Protectionism is on the rise. This doesn’t just apply to trade, but also to foreign direct investment, which is coming under increasingly critical scrutiny. Even in Switzerland, a country with a tradition of openness, there are calls – among other things in the name of “national security” – for a bureaucratically complex system of state controls. Instead of being able to decide on investment autonomously, companies would first have to wait for official approval. This trend toward the renationalization in economic policy is happening in response to the perception of growing investment activity from China – whose significance, it has to be said, is generally overestimated. As of the end of 2016, the lion’s share of investment in Swiss companies came from Western Europe (60%), and the US and Canada (24%). Asian owners accounted for 12%, and a mere 3% of all transactions between 2014 and 2017 stemmed from Chinese companies.

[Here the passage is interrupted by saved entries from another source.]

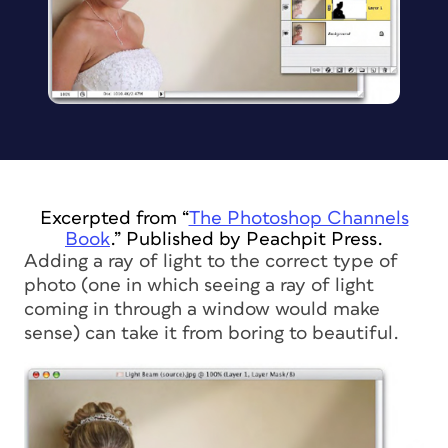
Excerpted from “
The Photoshop Channels
Book
.” Published by Peachpit Press.
Adding a ray of light to the correct type of
photo (one in which seeing a ray of light
coming in through a window would make
sense) can take it from boring to beautiful.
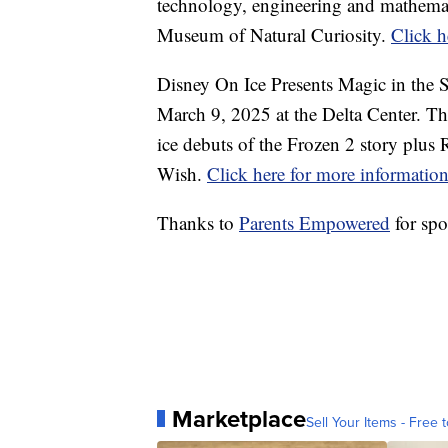
technology, engineering and mathemati
Museum of Natural Curiosity.
Click h
Disney On Ice Presents Magic in the 
March 9, 2025 at the Delta Center. Thi
ice debuts of the Frozen 2 story plu
Wish.
Click here for more informatio
Thanks to
Parents Empowered
for spo
Marketplace
Sell Your Items - Free t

Screening investments is very expensive
A look abroad reveals that while many countries these days have a policy of screening investments, their track record is fairly sobering: screening bodies are rarely independent, and often represent a potential gateway for lobbying. According to Avenir Suisse’s calculations, a Swiss screening authority could involve a considerable amount of effort and expense: in 20016/17 no fewer than 180, or 46%, of cross-border acquisitions would have been subject to screening if the Swiss authorities had proceeded according to the guidelines proposed by the EU commission. And that’s not all. Even now there can be no talk of “unrestricted” access to the Swiss economy, as the state has the option of expropriation at any time for reasons of national security, and the Lex Koller (the federal law on the acquisition of real estate in Switzerland by non-residents) is one of the most restrictive pieces of legislation in the world.
Providing meaningful protection for business
Given the major cost of investment screening we should remind ourselves of the importance of foreign direct investment (FDI) for the economy. Since 1985 FDI has increased by a factor of 24 in real terms, and Switzerland now comes fourth in the OECD rankings as a destination for investment. Because innovative sectors attract a larger proportion of foreign direct investment, FDIs play an important role in terms of employment, tax revenues, and boosting productivity. In other words the cross-border transfer of capital, technology, and entrepreneurship is a crucial pillar of our prosperity, which means that this country should be made more open to foreign investment rather than more restrictive.
Even though the risks of industrial espionage and violation of property rights shouldn’t be ignored, given that the ownership situation on its own does not necessarily constitute a threat, investment screening would not be a very effective response. Nevertheless, a level playing field with China allowing Swiss companies free market access would be a worthwhile goal.
Given that an increase in corporate mergers could erode competition in general, Avenir Suisse calls for the current merger control policy, which so far has been fairly ineffectual, to be bolstered.